Quality Gates for Responses

Each advisor response is scored before proceeding:

Metric	Weight	Criteria
Length	25 pts	50-1000 words (substantive but concise)
Citations	25 pts	References, links, or sources present
Code Examples	25 pts	Technical examples or code snippets
Engagement	25 pts	Addresses other advisors' specific points

Score >= 75: proceed. Score 50-74: proceed with warning.
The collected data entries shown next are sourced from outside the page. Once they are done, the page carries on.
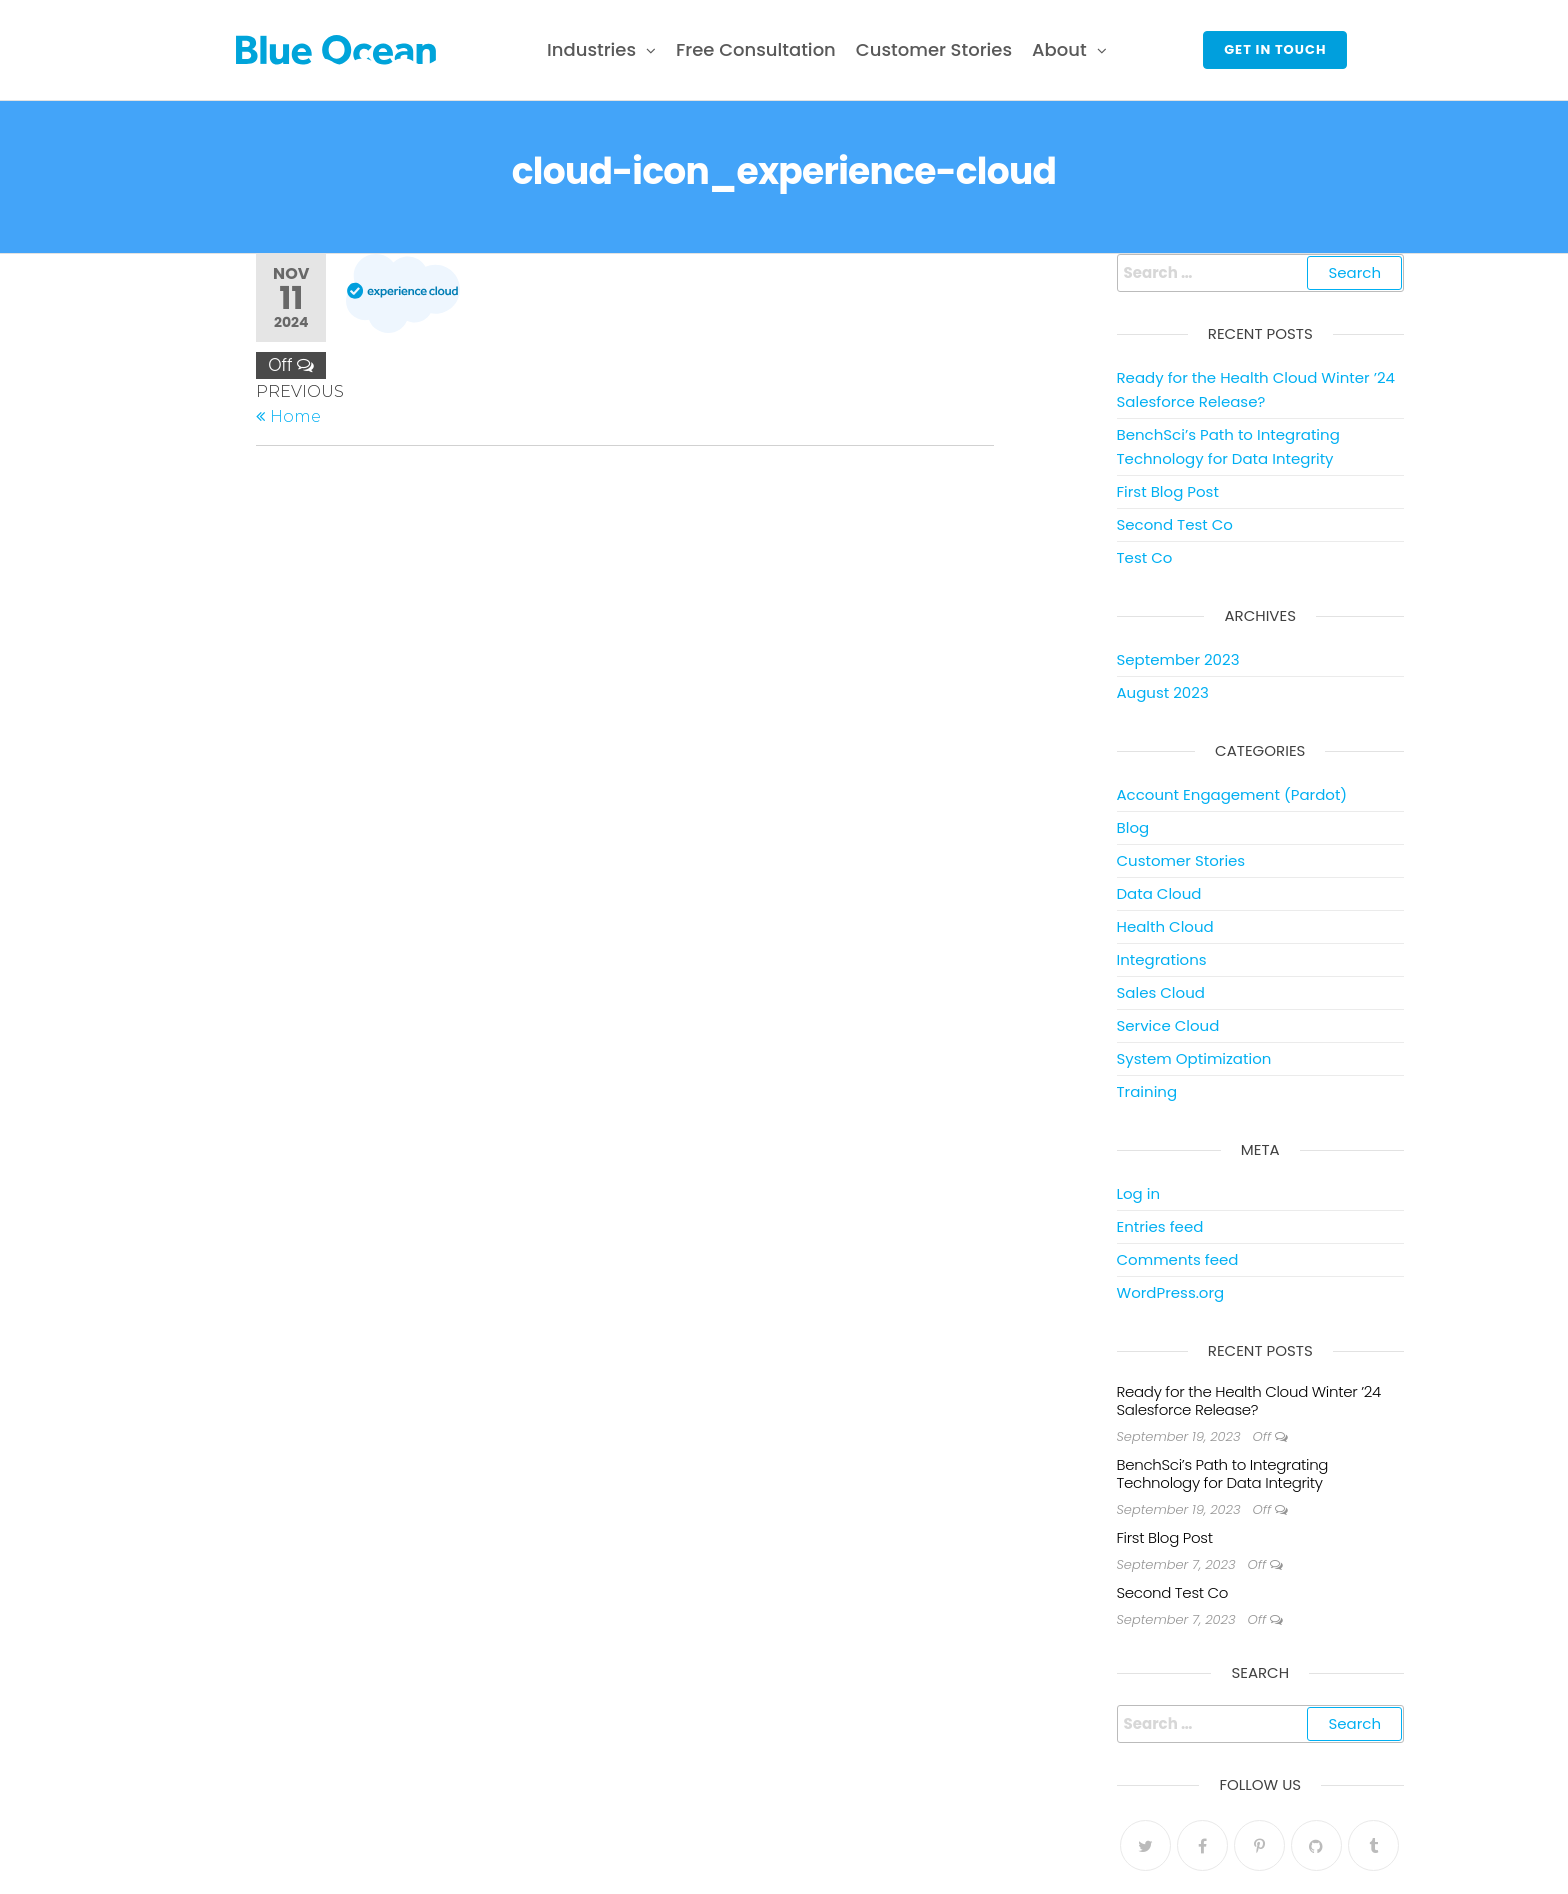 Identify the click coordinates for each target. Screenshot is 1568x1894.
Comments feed (1178, 1259)
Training (1147, 1091)
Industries (591, 49)
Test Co (1145, 557)
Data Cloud (1159, 893)
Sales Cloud (1161, 992)
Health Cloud (1165, 926)
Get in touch (1275, 49)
Score < 50: re-prompt for elaboration.

Cost Tracking

Typical costs (default word limits):

Quick (1 round): $0.02 - $0.05
Thorough (3 rounds): $0.10 - $0.20
Adversarial (5 rounds): $0.25 - $0.50

Cost tracking integrates with ~/.claude-octopus/analytics/ logs.

Export

After debate completes, export results via document-delivery skill:

PPTX: stakeholder presentations from synthesis
DOCX: detailed documentation from full transcript
PDF: archival with metadata (topic, participants, cost)

Attribution

Original Skill: AI Debate Hub by wolverin0
Version: v4.8
Repository: https://github.com/wolverin0/claude-skills
License: MIT
Enhancements: Claude-Octopus integration (session-aware storage, quality gates, cost tracking, document export, provider debate with Sonnet)

Ready to debate! Users can invoke with /debate <question> or natural language.